There’s a sense of pride for Swarbrick and Kelly when they reflect on this arc of the rebuild and the opportunity the next television contract presents. When asked how Notre Dame can leverage the apex of its value, Swarbrick smiles big and declines comment. His grin permeates optimism. Kelly jokes that he doesn’t exactly think about TV contracts when he’s putting together the daily practice plan. But he knows what this means in the macro.
“You would be burying your head in the sand if you didn’t pay attention to streaming video, like Peacock, and what that might mean to changing the course of Notre Dame and television contracts and how that maybe influences other conferences accordingly,” Kelly said. “This is how I truly think about it: Keep winning. Keep winning, and my job for Jack is to win football games.”
Notre Dame held on to win in overtime at Florida State, 41-38, on Sunday night, a game that registered an average of more than 7 million viewers. It peaked in overtime at 8.8 million people watching the game, and those numbers didn’t include out-of-home viewership.
It’s the latest flex for Notre Dame, who has appeared to solidify its future independence over the past decade. It agreed to join the ACC in a vast majority of its sports other than football and hockey in 2012. (With that, the Irish receive a partial ACC membership share, which is estimated at nearly $7 million.)
Swarbrick played a key role with three other college sports leaders in crafting the proposed 12-team College Football Playoff that includes Notre Dame.

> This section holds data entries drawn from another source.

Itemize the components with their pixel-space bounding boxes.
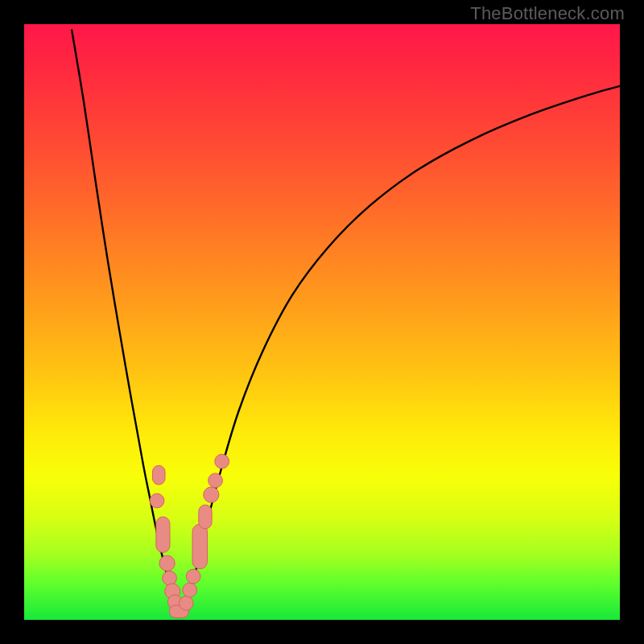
data-marker (208, 473, 223, 488)
plot-area (24, 24, 620, 620)
curve-right-branch (182, 86, 620, 614)
data-marker (152, 465, 165, 485)
data-marker (150, 493, 164, 508)
data-marker (215, 454, 229, 469)
watermark-text: TheBottleneck.com (470, 3, 625, 24)
data-marker (186, 569, 200, 584)
chart-svg (24, 24, 620, 620)
data-marker (183, 583, 197, 597)
data-marker (159, 555, 175, 571)
data-marker (204, 487, 219, 502)
data-marker (156, 517, 170, 552)
chart-frame: TheBottleneck.com (0, 0, 644, 644)
data-marker (199, 505, 212, 529)
data-marker (163, 571, 177, 585)
data-marker (179, 596, 193, 610)
data-markers (150, 454, 229, 617)
data-marker (192, 524, 207, 569)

“It’s been professionally rewarding,” said Swarbrick, who took over as athletic director in 2008. “But the evolution has been both satisfying and interesting. You look at articles six, seven years ago, it was that we can’t stay independent. In this most recent version of realignment, it’s been, Notre Dame’s not going to do anything different. Notre Dame’s not going to change. It’s a remarkable shift in the perception of us.”
How much can things financially change Notre Dame under the new deal? It’s always difficult to give apples-to-apples comparisons of television contracts, especially when dealing with different revenue splits.
The specifics of Notre Dame’s NBC deal for football aren’t known, as the contract signed in 2013 that started in 2016 has been reported to be worth $15 million annually for football. It’s safe to assume that has escalated through the agreement, as the general industry perception of Notre Dame’s overall TV revenue – the combination of the NBC deal and other TV revenues – is that it’s above the reported ACC per-team payouts ($32.3 million) but below the Big Ten ($54.3 million).
Again, the comparisons are tricky as the networks in those deals are paying for the right to pick a league’s best game, as opposed to the home games on Notre Dame’s schedule. But the intriguing question emerges: How much money can Notre Dame draw past 2025?
With SEC teams expected to make north of $60 million in revenue under the new deal starting in 2024, could Notre Dame end up in that neighborhood? How much will this game hint at future value?
It’s hard to say, but it’s intriguing to ponder the ratings of the Florida State game or the more than 10 million viewers on NBC for the home game against Clemson last year. How many people would pay for those games individually? If only half that number paid $5, it’d be a transformative figure.
The Toledo experiment is a potential pathway there down the road.
“It’s a timid step toward moving some events to streaming,” said Neal Pilson, the president of Pilson Communications and a former president of CBS Sports. “Not the big events. Not the major events. This isn’t USC. This is Toledo.”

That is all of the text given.